• **TASK BRIEF**:
An exact copy of the records below is required, and it must contain no pictures.

** SOURCE DATA follows **

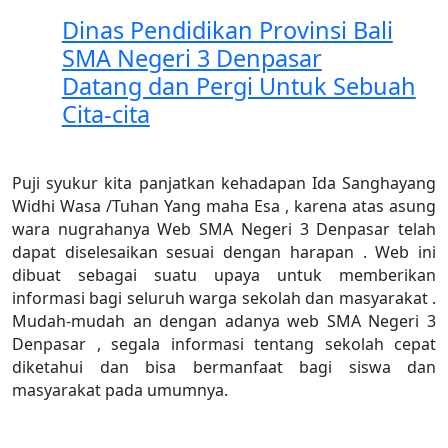
Dinas Pendidikan Provinsi Bali
SMA Negeri 3 Denpasar
Datang dan Pergi Untuk Sebuah
Cita-cita
Puji syukur kita panjatkan kehadapan Ida Sanghayang
Widhi Wasa /Tuhan Yang maha Esa , karena atas asung
wara nugrahanya Web SMA Negeri 3 Denpasar telah
dapat diselesaikan sesuai dengan harapan . Web ini
dibuat sebagai suatu upaya untuk memberikan
informasi bagi seluruh warga sekolah dan masyarakat .
Mudah-mudah an dengan adanya web SMA Negeri 3
Denpasar , segala informasi tentang sekolah cepat
diketahui dan bisa bermanfaat bagi siswa dan
masyarakat pada umumnya.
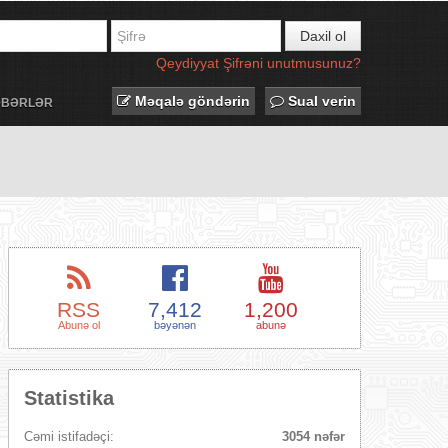
Daxil ol
Qeydiyyat
Şifrəni unutmusunuz?
Məqalə göndərin
Sual verin
ƏBƏRLƏR
RSS
7,412
1,200
Abunə ol
bəyənən
abunə
Statistika
Cəmi istifadəçi:
3054 nəfər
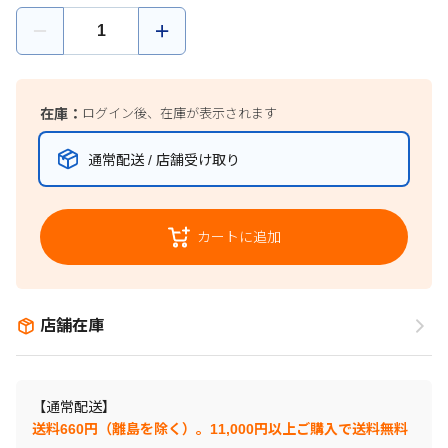
在庫：
ログイン後、在庫が表示されます
通常配送 / 店舗受け取り
カートに追加
店舗在庫
【通常配送】
送料660円（離島を除く）。11,000円以上ご購入で送料無料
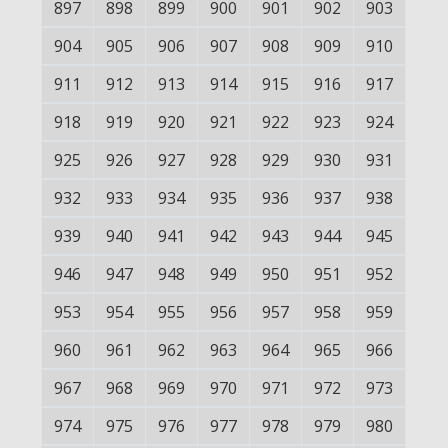
897
898
899
900
901
902
903
904
905
906
907
908
909
910
911
912
913
914
915
916
917
918
919
920
921
922
923
924
925
926
927
928
929
930
931
932
933
934
935
936
937
938
939
940
941
942
943
944
945
946
947
948
949
950
951
952
953
954
955
956
957
958
959
960
961
962
963
964
965
966
967
968
969
970
971
972
973
974
975
976
977
978
979
980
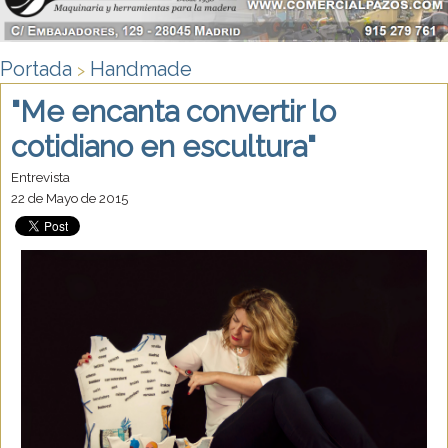
Portada
Handmade
>
"Me encanta convertir lo
cotidiano en escultura"
Entrevista
22 de Mayo de 2015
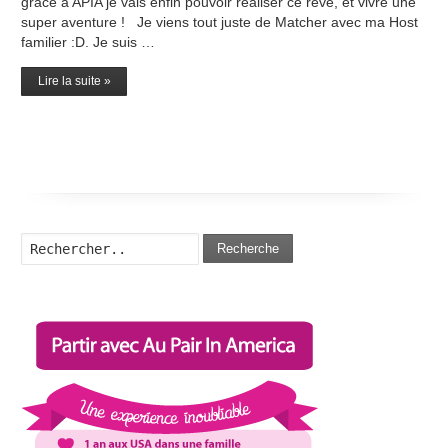
grâce à APIA je vais enfin pouvoir réaliser ce rêve, et vivre une
super aventure ! Je viens tout juste de Matcher avec ma Host
familier :D. Je suis …
Lire la suite »
Recherche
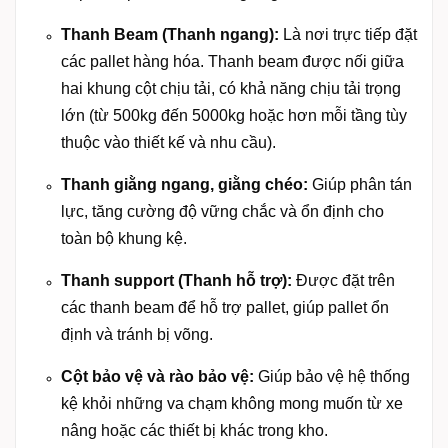
Thanh Beam (Thanh ngang):
Là nơi trực tiếp đặt
các pallet hàng hóa. Thanh beam được nối giữa
hai khung cột chịu tải, có khả năng chịu tải trọng
lớn (từ 500kg đến 5000kg hoặc hơn mỗi tầng tùy
thuộc vào thiết kế và nhu cầu).
Thanh giằng ngang, giằng chéo:
Giúp phân tán
lực, tăng cường độ vững chắc và ổn định cho
toàn bộ khung kệ.
Thanh support (Thanh hỗ trợ):
Được đặt trên
các thanh beam để hỗ trợ pallet, giúp pallet ổn
định và tránh bị võng.
Cột bảo vệ và rào bảo vệ:
Giúp bảo vệ hệ thống
kệ khỏi những va chạm không mong muốn từ xe
nâng hoặc các thiết bị khác trong kho.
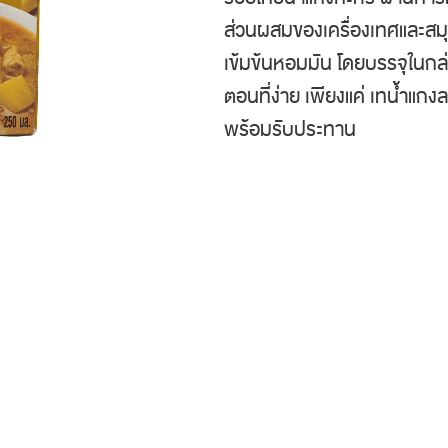
ส่วนผสมของเครื่องเทศและสมุ
เข้มข้นหอมมัน โดยบรรจุในกล่
ตอนที่ง่าย เพียงแค่ เทน้ำแกง
พร้อมรับประทาน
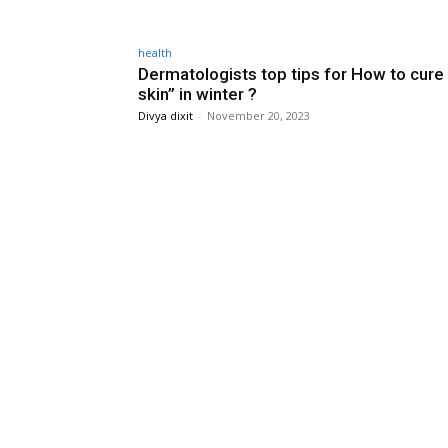
health
Dermatologists top tips for How to cure 
skin” in winter ?
Divya dixit
-
November 20, 2023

** End of SOURCE DATA **

• **RESPONSE FOR THIS EXERCISE**:
Dinas Pendidikan Provinsi Bali
SMA Negeri 3 Denpasar
Datang dan Pergi Untuk Sebuah
Cita-cita
Puji syukur kita panjatkan kehadapan Ida Sanghayang
Widhi Wasa /Tuhan Yang maha Esa , karena atas asung
wara nugrahanya Web SMA Negeri 3 Denpasar telah
dapat diselesaikan sesuai dengan harapan . Web ini
dibuat sebagai suatu upaya untuk memberikan
informasi bagi seluruh warga sekolah dan masyarakat .
Mudah-mudah an dengan adanya web SMA Negeri 3
Denpasar , segala informasi tentang sekolah cepat
diketahui dan bisa bermanfaat bagi siswa dan
masyarakat pada umumnya.
Daxil ol
Qeydiyyat
Şifrəni unutmusunuz?
Məqalə göndərin
Sual verin
ƏBƏRLƏR
RSS
7,412
1,200
Abunə ol
bəyənən
abunə
Statistika
Cəmi istifadəçi:
3054 nəfər
在庫：
ログイン後、在庫が表示されます
通常配送 / 店舗受け取り
カートに追加
店舗在庫
【通常配送】
送料660円（離島を除く）。11,000円以上ご購入で送料無料
897
898
899
900
901
902
903
904
905
906
907
908
909
910
911
912
913
914
915
916
917
918
919
920
921
922
923
924
925
926
927
928
929
930
931
932
933
934
935
936
937
938
939
940
941
942
943
944
945
946
947
948
949
950
951
952
953
954
955
956
957
958
959
960
961
962
963
964
965
966
967
968
969
970
971
972
973
974
975
976
977
978
979
980
Portada
Handmade
>
"Me encanta convertir lo
cotidiano en escultura"
Entrevista
22 de Mayo de 2015
grâce à APIA je vais enfin pouvoir réaliser ce rêve, et vivre une
super aventure ! Je viens tout juste de Matcher avec ma Host
familier :D. Je suis …
Lire la suite »
Recherche
Thanh Beam (Thanh ngang):
Là nơi trực tiếp đặt
các pallet hàng hóa. Thanh beam được nối giữa
hai khung cột chịu tải, có khả năng chịu tải trọng
lớn (từ 500kg đến 5000kg hoặc hơn mỗi tầng tùy
thuộc vào thiết kế và nhu cầu).
Thanh giằng ngang, giằng chéo:
Giúp phân tán
lực, tăng cường độ vững chắc và ổn định cho
toàn bộ khung kệ.
Thanh support (Thanh hỗ trợ):
Được đặt trên
các thanh beam để hỗ trợ pallet, giúp pallet ổn
định và tránh bị võng.
Cột bảo vệ và rào bảo vệ:
Giúp bảo vệ hệ thống
kệ khỏi những va chạm không mong muốn từ xe
nâng hoặc các thiết bị khác trong kho.
ส่วนผสมของเครื่องเทศและสมุ
เข้มข้นหอมมัน โดยบรรจุในกล่
ตอนที่ง่าย เพียงแค่ เทน้ำแกง
พร้อมรับประทาน
health
Dermatologists top tips for How to cure 
skin” in winter ?
Divya dixit
-
November 20, 2023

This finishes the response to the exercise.